**What you will do**
Copy out every entry, keeping each character the same.

**Transcribed page contents**

....

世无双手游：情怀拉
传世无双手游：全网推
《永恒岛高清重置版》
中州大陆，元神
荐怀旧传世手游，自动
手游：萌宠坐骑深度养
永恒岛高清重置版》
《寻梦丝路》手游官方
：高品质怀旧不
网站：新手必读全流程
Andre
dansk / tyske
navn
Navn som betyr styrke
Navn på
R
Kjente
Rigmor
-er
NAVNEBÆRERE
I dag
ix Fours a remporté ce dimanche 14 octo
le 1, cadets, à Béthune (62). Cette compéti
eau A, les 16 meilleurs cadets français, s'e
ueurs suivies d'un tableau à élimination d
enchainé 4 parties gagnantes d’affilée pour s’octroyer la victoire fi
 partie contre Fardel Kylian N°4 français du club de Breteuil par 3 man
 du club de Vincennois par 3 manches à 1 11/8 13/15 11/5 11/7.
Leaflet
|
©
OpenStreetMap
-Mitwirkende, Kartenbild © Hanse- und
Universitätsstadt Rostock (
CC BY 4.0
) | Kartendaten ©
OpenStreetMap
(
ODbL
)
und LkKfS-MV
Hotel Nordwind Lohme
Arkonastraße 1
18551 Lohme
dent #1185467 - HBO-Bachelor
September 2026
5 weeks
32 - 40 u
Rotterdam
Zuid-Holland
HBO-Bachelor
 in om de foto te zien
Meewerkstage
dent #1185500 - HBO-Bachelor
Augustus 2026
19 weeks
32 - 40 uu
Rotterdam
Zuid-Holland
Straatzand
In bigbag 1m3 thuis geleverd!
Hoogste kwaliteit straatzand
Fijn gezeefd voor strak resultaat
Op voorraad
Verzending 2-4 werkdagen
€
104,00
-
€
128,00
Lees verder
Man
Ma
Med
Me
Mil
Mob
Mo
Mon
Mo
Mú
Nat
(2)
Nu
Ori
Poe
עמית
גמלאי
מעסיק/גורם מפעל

....

**Answer area**
世无双手游：情怀拉
传世无双手游：全网推
《永恒岛高清重置版》
中州大陆，元神
荐怀旧传世手游，自动
手游：萌宠坐骑深度养
永恒岛高清重置版》
《寻梦丝路》手游官方
：高品质怀旧不
网站：新手必读全流程
Andre
dansk / tyske
navn
Navn som betyr styrke
Navn på
R
Kjente
Rigmor
-er
NAVNEBÆRERE
I dag
ix Fours a remporté ce dimanche 14 octo
le 1, cadets, à Béthune (62). Cette compéti
eau A, les 16 meilleurs cadets français, s'e
ueurs suivies d'un tableau à élimination d
enchainé 4 parties gagnantes d’affilée pour s’octroyer la victoire fi
 partie contre Fardel Kylian N°4 français du club de Breteuil par 3 man
 du club de Vincennois par 3 manches à 1 11/8 13/15 11/5 11/7.
Leaflet
|
©
OpenStreetMap
-Mitwirkende, Kartenbild © Hanse- und
Universitätsstadt Rostock (
CC BY 4.0
) | Kartendaten ©
OpenStreetMap
(
ODbL
)
und LkKfS-MV
Hotel Nordwind Lohme
Arkonastraße 1
18551 Lohme
dent #1185467 - HBO-Bachelor
September 2026
5 weeks
32 - 40 u
Rotterdam
Zuid-Holland
HBO-Bachelor
 in om de foto te zien
Meewerkstage
dent #1185500 - HBO-Bachelor
Augustus 2026
19 weeks
32 - 40 uu
Rotterdam
Zuid-Holland
Straatzand
In bigbag 1m3 thuis geleverd!
Hoogste kwaliteit straatzand
Fijn gezeefd voor strak resultaat
Op voorraad
Verzending 2-4 werkdagen
€
104,00
-
€
128,00
Lees verder
Man
Ma
Med
Me
Mil
Mob
Mo
Mon
Mo
Mú
Nat
(2)
Nu
Ori
Poe
עמית
גמלאי
מעסיק/גורם מפעל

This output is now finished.